**Problem requirements:** An exact transcription of the entries is required, with no images included.
======== Input material
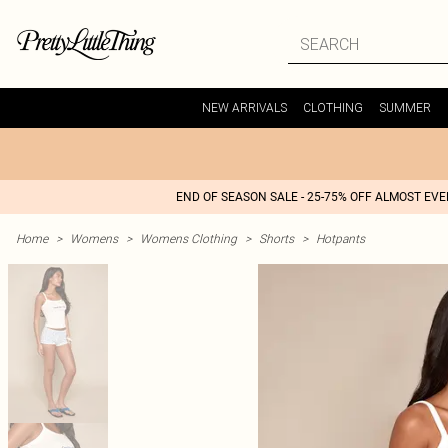
NEW ARRIVALS
CLOTHING
SUMMER
END OF SEASON SALE - 25-75% OFF ALMOST EV
Home
>
Womens
>
Womens Clothing
>
Shorts
>
Hotpants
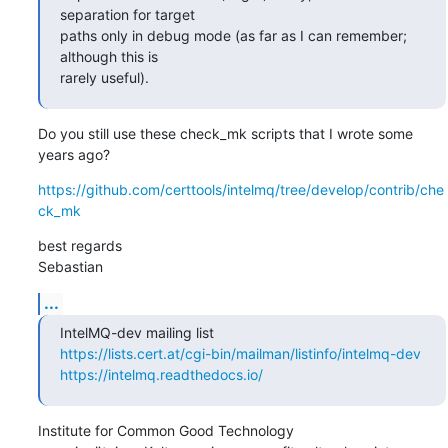
separation for target 

paths only in debug mode (as far as I can remember; 
although this is 

rarely useful).
Do you still use these check_mk scripts that I wrote some 
years ago?
https://github.com/certtools/intelmq/tree/develop/contrib/che
ck_mk
best regards

Sebastian
...
https://lists.cert.at/cgi-bin/mailman/listinfo/intelmq-dev
https://intelmq.readthedocs.io/
Institute for Common Good Technology
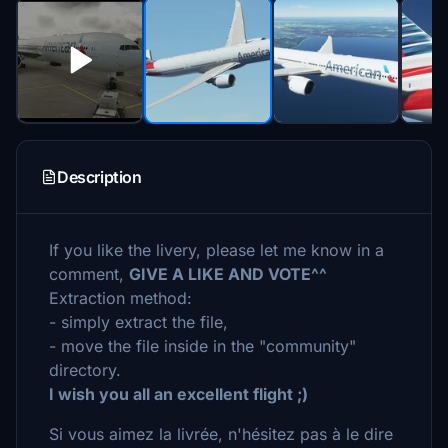
Description
If you like the livery, please let me know in a
comment,
GIVE A LIKE AND VOTE^^
Extraction method:
- simply extract the file,
- move the file inside in the "community"
directory.
I wish you all an excellent flight ;)
Si vous aimez la livrée, n'hésitez pas à le dire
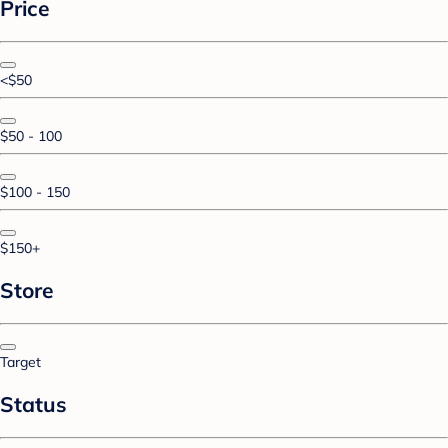
Price
<$50
$50 - 100
$100 - 150
$150+
Store
Target
Status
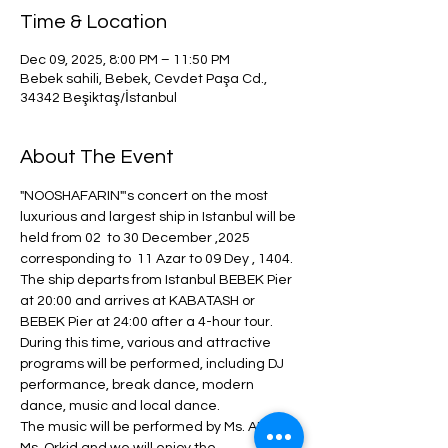
Time & Location
Dec 09, 2025, 8:00 PM – 11:50 PM
Bebek sahili, Bebek, Cevdet Paşa Cd.,
34342 Beşiktaş/İstanbul
About The Event
"NOOSHAFARIN"'s concert on the most 
luxurious and largest ship in Istanbul will be 
held from 02  to 30 December ,2025  
corresponding to  11 Azar to 09 Dey , 1404.
The ship departs from Istanbul BEBEK Pier 
at 20:00 and arrives at KABATASH or 
BEBEK Pier at 24:00 after a 4-hour tour.
During this time, various and attractive 
programs will be performed, including DJ 
performance, break dance, modern 
dance, music and local dance.
The music will be performed by Ms. ANITA + 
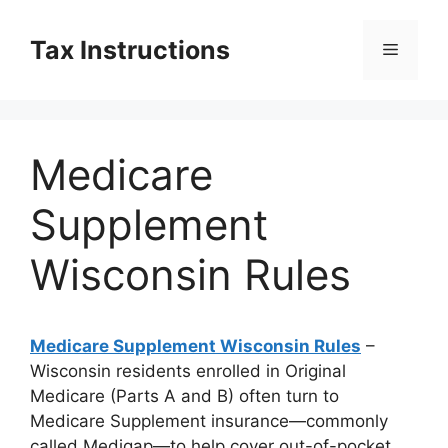
Skip
to
Tax Instructions
Menu
content
Medicare
Supplement
Wisconsin Rules
Medicare Supplement Wisconsin Rules
–
Wisconsin residents enrolled in Original
Medicare (Parts A and B) often turn to
Medicare Supplement insurance—commonly
called Medigap—to help cover out-of-pocket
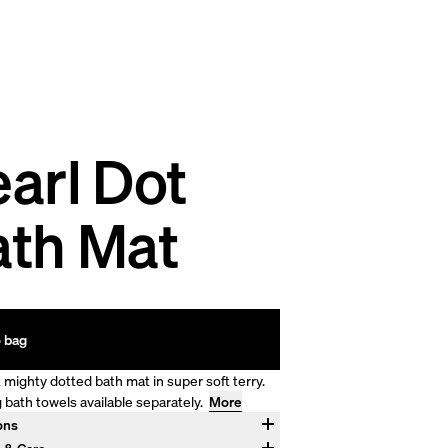
arl Dot
ath Mat
 bag
 mighty dotted bath mat in super soft terry.
 bath towels available separately.
More
ons
"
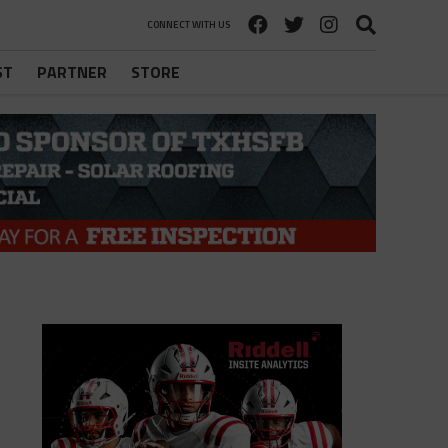
CONNECT WITH US
ST
PARTNER
STORE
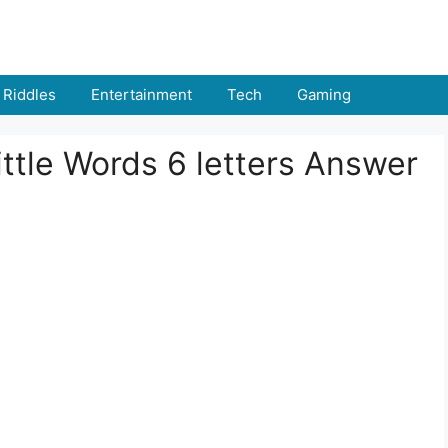
Riddles
Entertainment
Tech
Gaming
ttle Words 6 letters Answer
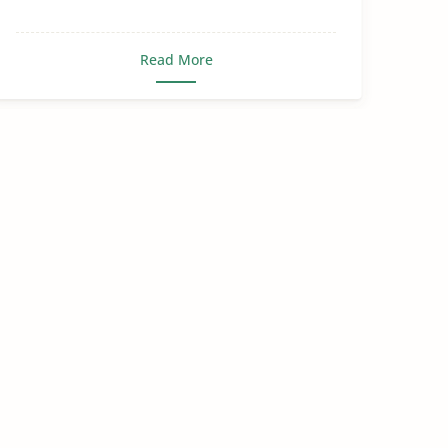
Read More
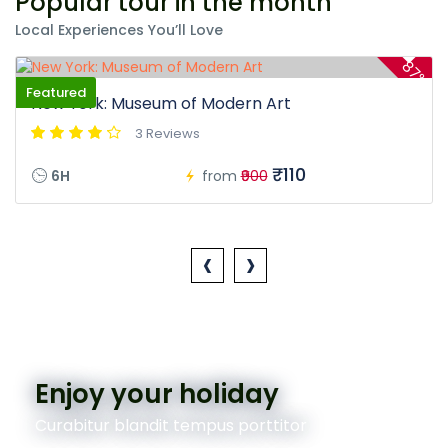
Popular tour in the month
Local Experiences You’ll Love
87%
Featured
New York: Museum of Modern Art
3 Reviews
₹110
6H
from
₹900
‹
›
Enjoy your holiday
Curabitur blandit tempus porttitor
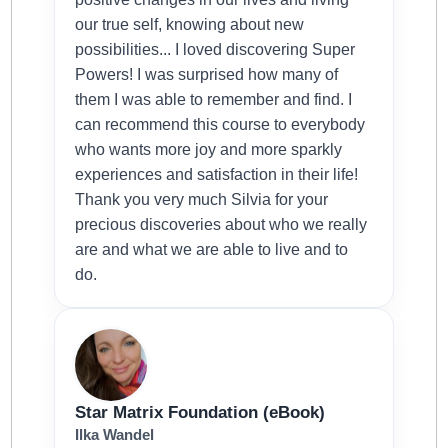
our true self, knowing about new
possibilities... I loved discovering Super
Powers! I was surprised how many of
them I was able to remember and find. I
can recommend this course to everybody
who wants more joy and more sparkly
experiences and satisfaction in their life!
Thank you very much Silvia for your
precious discoveries about who we really
are and what we are able to live and to
do.
Star Matrix Foundation (eBook)
Ilka Wandel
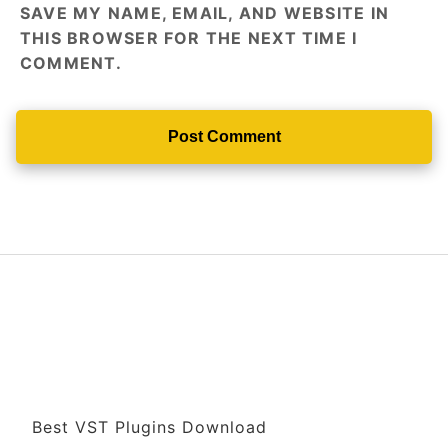
SAVE MY NAME, EMAIL, AND WEBSITE IN
THIS BROWSER FOR THE NEXT TIME I
COMMENT.
Best VST Plugins Download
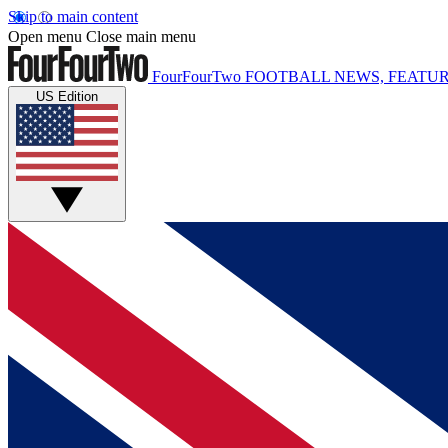
Skip to main content
Open menu
Close main menu
FourFourTwo
FOOTBALL NEWS, FEATUR
US Edition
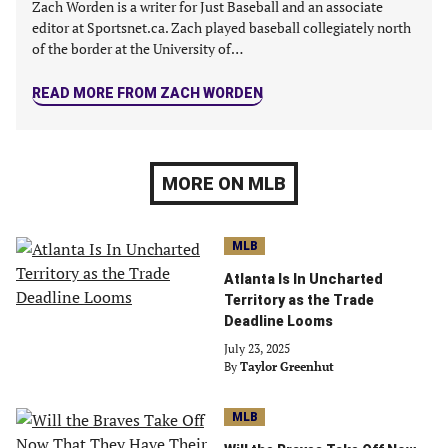
Zach Worden is a writer for Just Baseball and an associate
editor at Sportsnet.ca. Zach played baseball collegiately north
of the border at the University of…
READ MORE FROM ZACH WORDEN
MORE ON MLB
MLB
Atlanta Is In Uncharted
Territory as the Trade
Deadline Looms
July 23, 2025
By
Taylor Greenhut
MLB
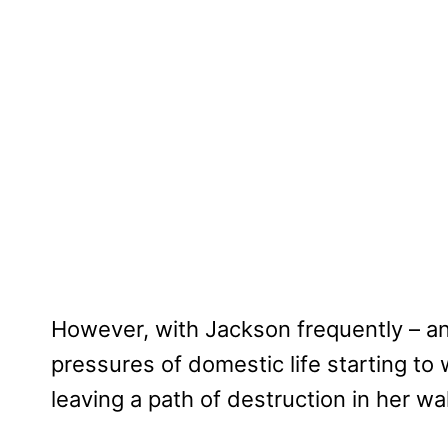
However, with Jackson frequently – an
pressures of domestic life starting to
leaving a path of destruction in her wa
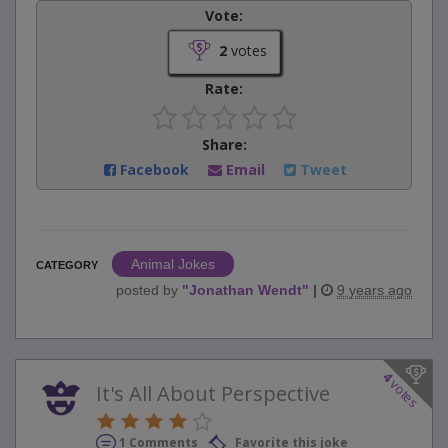
Vote:
2
votes
Rate:
Share:
Facebook
Email
Tweet
Animal Jokes
CATEGORY
posted by
"
Jonathan Wendt
"
|
9 years ago
4
votes
It's All About Perspective
1 Comments
Favorite this joke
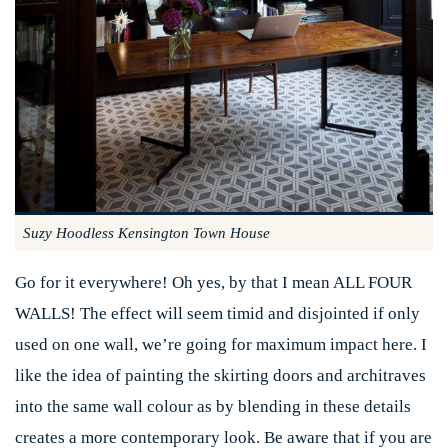
Suzy Hoodless Kensington Town House
Go for it everywhere! Oh yes, by that I mean ALL FOUR
WALLS! The effect will seem timid and disjointed if only
used on one wall, we’re going for maximum impact here. I
like the idea of painting the skirting doors and architraves
into the same wall colour as by blending in these details
creates a more contemporary look. Be aware that if you are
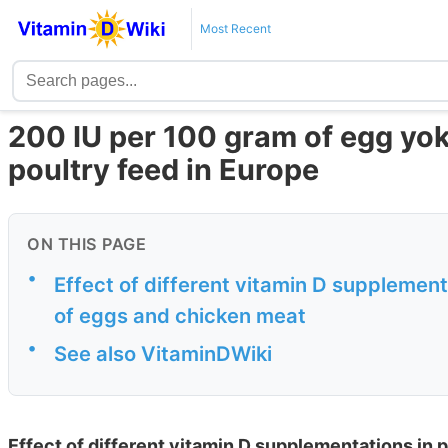
Most Recent
200 IU per 100 gram of egg yo
poultry feed in Europe
ON THIS PAGE
•
Effect of different vitamin D supplement
of eggs and chicken meat
•
See also VitaminDWiki
Effect of different vitamin D supplementations in 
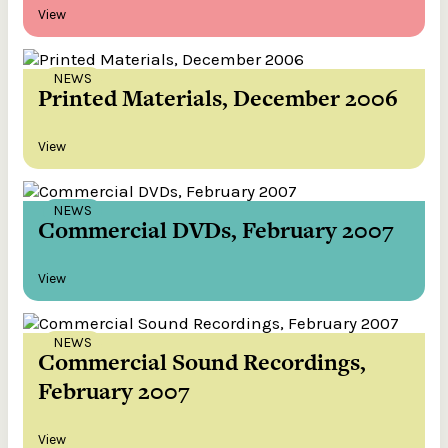
View
NEWS
Printed Materials, December 2006
View
NEWS
Commercial DVDs, February 2007
View
NEWS
Commercial Sound Recordings,
February 2007
View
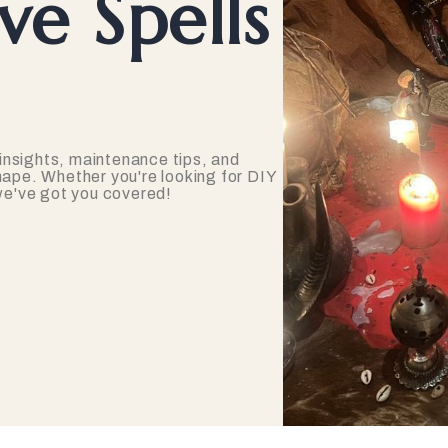
e Spells
insights, maintenance tips, and
hape. Whether you're looking for DIY
 we've got you covered!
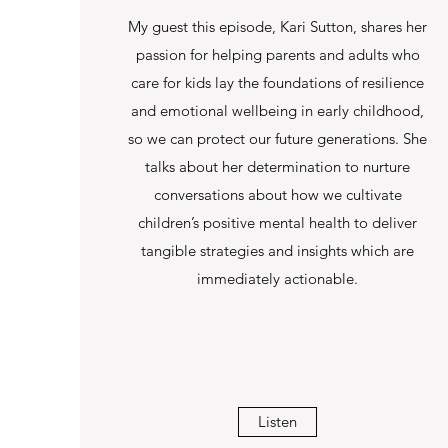
My guest this episode, Kari Sutton, shares her
passion for helping parents and adults who
care for kids lay the foundations of resilience
and emotional wellbeing in early childhood,
so we can protect our future generations. She
talks about her determination to nurture
conversations about how we cultivate
children’s positive mental health to deliver
tangible strategies and insights which are
immediately actionable.
Listen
================
**Solution to this task:**
NEW ARRIVALS
CLOTHING
SUMMER
END OF SEASON SALE - 25-75% OFF ALMOST EV
Home
>
Womens
>
Womens Clothing
>
Shorts
>
Hotpants
separation for target 

paths only in debug mode (as far as I can remember; 
although this is 

rarely useful).
Do you still use these check_mk scripts that I wrote some 
years ago?
https://github.com/certtools/intelmq/tree/develop/contrib/che
ck_mk
best regards

Sebastian
...
https://lists.cert.at/cgi-bin/mailman/listinfo/intelmq-dev
https://intelmq.readthedocs.io/
Institute for Common Good Technology
Description
If you like the livery, please let me know in a
comment,
GIVE A LIKE AND VOTE^^
Extraction method:
- simply extract the file,
- move the file inside in the "community"
directory.
I wish you all an excellent flight ;)
Si vous aimez la livrée, n'hésitez pas à le dire
Price
<$50
$50 - 100
$100 - 150
$150+
Store
Target
Status
Time & Location
Dec 09, 2025, 8:00 PM – 11:50 PM
Bebek sahili, Bebek, Cevdet Paşa Cd.,
34342 Beşiktaş/İstanbul
About The Event
"NOOSHAFARIN"'s concert on the most 
luxurious and largest ship in Istanbul will be 
held from 02  to 30 December ,2025  
corresponding to  11 Azar to 09 Dey , 1404.
The ship departs from Istanbul BEBEK Pier 
at 20:00 and arrives at KABATASH or 
BEBEK Pier at 24:00 after a 4-hour tour.
During this time, various and attractive 
programs will be performed, including DJ 
performance, break dance, modern 
dance, music and local dance.
The music will be performed by Ms. ANITA + 
Skip
to
Tax Instructions
Menu
content
Medicare
Supplement
Wisconsin Rules
Medicare Supplement Wisconsin Rules
–
Wisconsin residents enrolled in Original
Medicare (Parts A and B) often turn to
Medicare Supplement insurance—commonly
called Medigap—to help cover out-of-pocket
arl Dot
ath Mat
 bag
 mighty dotted bath mat in super soft terry.
 bath towels available separately.
More
ons
"
CONNECT WITH US
ST
PARTNER
STORE
Riddles
Entertainment
Tech
Gaming
ttle Words 6 letters Answer
Read More
Popular tour in the month
Local Experiences You’ll Love
87%
Featured
New York: Museum of Modern Art
3 Reviews
₹110
6H
from
₹900
‹
›
Enjoy your holiday
Curabitur blandit tempus porttitor
our true self, knowing about new
possibilities... I loved discovering Super
Powers! I was surprised how many of
them I was able to remember and find. I
can recommend this course to everybody
who wants more joy and more sparkly
experiences and satisfaction in their life!
Thank you very much Silvia for your
precious discoveries about who we really
are and what we are able to live and to
do.
Star Matrix Foundation (eBook)
Ilka Wandel
SAVE MY NAME, EMAIL, AND WEBSITE IN
THIS BROWSER FOR THE NEXT TIME I
COMMENT.
Best VST Plugins Download
Skip to main content
Open menu
Close main menu
FourFourTwo
FOOTBALL NEWS, FEATUR
US Edition
Zach Worden is a writer for Just Baseball and an associate
editor at Sportsnet.ca. Zach played baseball collegiately north
of the border at the University of…
READ MORE FROM ZACH WORDEN
MORE ON MLB
MLB
Atlanta Is In Uncharted
Territory as the Trade
Deadline Looms
July 23, 2025
By
Taylor Greenhut
MLB
However, with Jackson frequently – an
pressures of domestic life starting to
leaving a path of destruction in her wa
Vote:
2
votes
Rate:
Share:
Facebook
Email
Tweet
Animal Jokes
CATEGORY
posted by
"
Jonathan Wendt
"
|
9 years ago
4
votes
It's All About Perspective
1 Comments
Favorite this joke
Suzy Hoodless Kensington Town House
Go for it everywhere! Oh yes, by that I mean ALL FOUR
WALLS! The effect will seem timid and disjointed if only
used on one wall, we’re going for maximum impact here. I
like the idea of painting the skirting doors and architraves
into the same wall colour as by blending in these details
creates a more contemporary look. Be aware that if you are
Most Recent
200 IU per 100 gram of egg yo
poultry feed in Europe
ON THIS PAGE
•
Effect of different vitamin D supplement
of eggs and chicken meat
•
See also VitaminDWiki
Effect of different vitamin D supplementations in 
View
NEWS
Printed Materials, December 2006
View
NEWS
Commercial DVDs, February 2007
View
NEWS
Commercial Sound Recordings,
February 2007
View
e Spells
insights, maintenance tips, and
hape. Whether you're looking for DIY
 we've got you covered!
My guest this episode, Kari Sutton, shares her
passion for helping parents and adults who
care for kids lay the foundations of resilience
and emotional wellbeing in early childhood,
so we can protect our future generations. She
talks about her determination to nurture
conversations about how we cultivate
children’s positive mental health to deliver
tangible strategies and insights which are
immediately actionable.
Listen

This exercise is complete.